Morana Bijuterias e acessórios, uma história de sucesso!

guiasoesp

14 de agosto de 2012 | 11h32

O Grupo Estado recebeu ontem, o Empresário Jae Ho Lee, fundador da rede de bijuterias finas, Morana. Ele participou do Encontro PME, que acontece periodicamente na sede da empresa e sempre conta com a presença de um ilustre convidado com uma bela história de empreendedorismo. Através de perguntas de participantes e clientes PME convidados, o empresário contou sua história, os segredos do sucesso de suas empresas e as estratégias adotadas para crescer e competir com grandes concorrentes. 

Sua história

Jae Ho Lee chegou ao Brasil com oito anos em 1972, quando a Coreia do Sul enfrentava constantes conflitos políticos. Depois de se instalar em São Paulo, sua família abriu a Poppy Art & Bijoux e chegou a ter dez lojas. O negócio serviu de inspiração para a primeira rede de bijuterias finas, a Morana, fundada por Lee em 2002.

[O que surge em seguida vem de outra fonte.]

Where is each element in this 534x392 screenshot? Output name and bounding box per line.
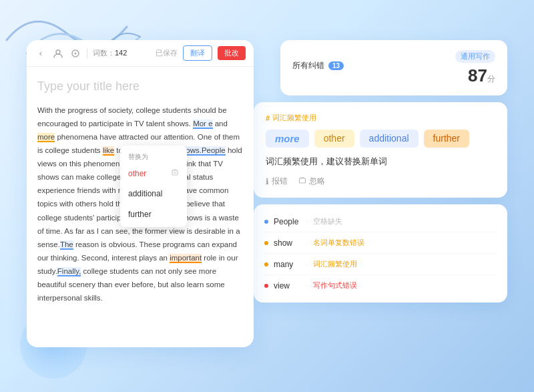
chip-other[interactable]: other <box>314 130 354 148</box>
word-chips: more other additional further <box>266 130 495 148</box>
toolbar-divider <box>87 49 87 58</box>
svg-rect-6 <box>300 178 306 183</box>
ignore-label: 忽略 <box>309 176 325 187</box>
report-icon: ℹ <box>266 177 269 186</box>
issue-word-many: many <box>274 260 300 269</box>
more-issues: People · 空格缺失 show · 名词单复数错误 many · 词汇频繁… <box>254 204 507 303</box>
issue-hint-many: 词汇频繁使用 <box>313 259 357 269</box>
issue-item-show[interactable]: show · 名词单复数错误 <box>264 232 497 254</box>
editor-panel: ‹ 词数：142 已保存 翻译 批改 Type your <box>27 40 254 347</box>
chip-additional[interactable]: additional <box>360 130 419 148</box>
issue-actions: ℹ 报错 忽略 <box>266 176 495 187</box>
word-count: 词数：142 <box>93 48 127 58</box>
issue-description: 词汇频繁使用，建议替换新单词 <box>266 156 495 168</box>
issue-word-view: view <box>274 281 300 290</box>
score-unit: 分 <box>487 74 495 83</box>
revise-button[interactable]: 批改 <box>218 46 246 60</box>
score-card-left: 所有纠错 13 <box>292 60 344 75</box>
editor-content: Type your title here With the progress o… <box>27 67 254 314</box>
issue-hint-view: 写作句式错误 <box>313 280 357 290</box>
issue-dot <box>264 220 268 224</box>
issue-item-people[interactable]: People · 空格缺失 <box>264 211 497 232</box>
dropdown-label: 替换为 <box>120 148 187 164</box>
dropdown-item-further[interactable]: further <box>120 204 187 224</box>
issue-dot-many <box>264 262 268 266</box>
score-card: 所有纠错 13 通用写作 87分 <box>280 40 507 95</box>
issue-hint-show: 名词单复数错误 <box>313 238 364 248</box>
issue-word-people: People <box>274 217 300 226</box>
report-action[interactable]: ℹ 报错 <box>266 176 288 187</box>
issue-hint-people: 空格缺失 <box>313 216 342 226</box>
issue-item-many[interactable]: many · 词汇频繁使用 <box>264 254 497 275</box>
all-issues-label: 所有纠错 <box>292 60 324 71</box>
comment-icon[interactable] <box>69 47 81 59</box>
svg-point-2 <box>75 52 77 54</box>
chip-further[interactable]: further <box>424 130 469 148</box>
chip-more[interactable]: more <box>266 130 309 148</box>
score-header: 所有纠错 13 <box>292 60 344 71</box>
svg-point-0 <box>56 50 60 54</box>
suggestions-panel: 所有纠错 13 通用写作 87分 词汇频繁使用 more other addit… <box>247 40 507 347</box>
issue-word-show: show <box>274 238 300 248</box>
score-type: 通用写作 <box>455 50 495 63</box>
issue-tag: 词汇频繁使用 <box>266 113 495 123</box>
issue-dot-view <box>264 284 268 288</box>
user-icon[interactable] <box>52 47 64 59</box>
score-section: 通用写作 87分 <box>455 49 495 86</box>
score-value: 87 <box>468 65 487 85</box>
issue-item-view[interactable]: view · 写作句式错误 <box>264 275 497 296</box>
ignore-icon <box>298 176 306 186</box>
main-container: ‹ 词数：142 已保存 翻译 批改 Type your <box>27 40 514 347</box>
dropdown-item-other[interactable]: other <box>120 164 187 184</box>
word-replacement-dropdown: 替换为 other additional <box>120 146 187 227</box>
editor-title[interactable]: Type your title here <box>37 76 243 97</box>
back-icon[interactable]: ‹ <box>35 47 47 59</box>
editor-toolbar: ‹ 词数：142 已保存 翻译 批改 <box>27 40 254 67</box>
issues-badge: 13 <box>328 61 344 70</box>
issue-dot-show <box>264 241 268 245</box>
dropdown-delete-icon[interactable] <box>171 167 179 180</box>
svg-rect-3 <box>172 170 178 175</box>
report-label: 报错 <box>272 176 288 187</box>
translate-button[interactable]: 翻译 <box>183 45 212 61</box>
saved-status: 已保存 <box>156 48 178 58</box>
dropdown-item-additional[interactable]: additional <box>120 184 187 204</box>
ignore-action[interactable]: 忽略 <box>298 176 325 187</box>
score-display: 87分 <box>455 65 495 86</box>
issue-card: 词汇频繁使用 more other additional further 词汇频… <box>254 102 507 198</box>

Quando cursava administração na Universidade de São Paulo, Lee teve seu primeiro contato com o sistema de franquias e concretizou seu projeto ao fundar a Jin Jin Chinese Fast Food em 1992, que depois mudou de nome para Jin Jin Wok Gastronomia Asiática em 2007. Em 2002, resolveu abrir a Morana. Desde então, o empresário não parou de investir em novas redes.

Suas empresas

O Grupo Ornatus é detentor das marcas de franquias Morana, Balonè (acessórios femininos), Jin Jin Wok, Jin Jin Sushi (alimentação) com mais de 300 lojas no Brasil, Estados Unidos e Portugal. Para o segundo semestre, prepara o lançamento das marcas MySandwich e Little Tokyo, ambas no segmento de alimentação.

Perguntas dos convidados:

Jae se considera mais empreendedor ou executivo?

Considera-se mais empreendedor, pois é mais movido a paixão pelo que faz e atribui seu sucesso, entre outras coisas, em detectar um desejo ou necessidade de um determinado público.

Qual a diferença entre empreender no Brasil e em outros países?

Poucas marcas de varejo têm sucesso no exterior, é um mercado extremamente concorrido. As marcas que conseguem estar lá fora ou é por solicitação de algum grupo ou por mera vaidade do dono em dizer que tem uma marca no exterior.

Relação bijuterias-jóias

Jae afirma que hoje em dia não há mais o conceito de jóias como investimento, mas sim como acessório de ornamentação feminina, nesse contexto, as bijuterias finas ganharam espaço no mercado, principalmente pelo fato de as mulheres terem entrado no mercado de trabalho.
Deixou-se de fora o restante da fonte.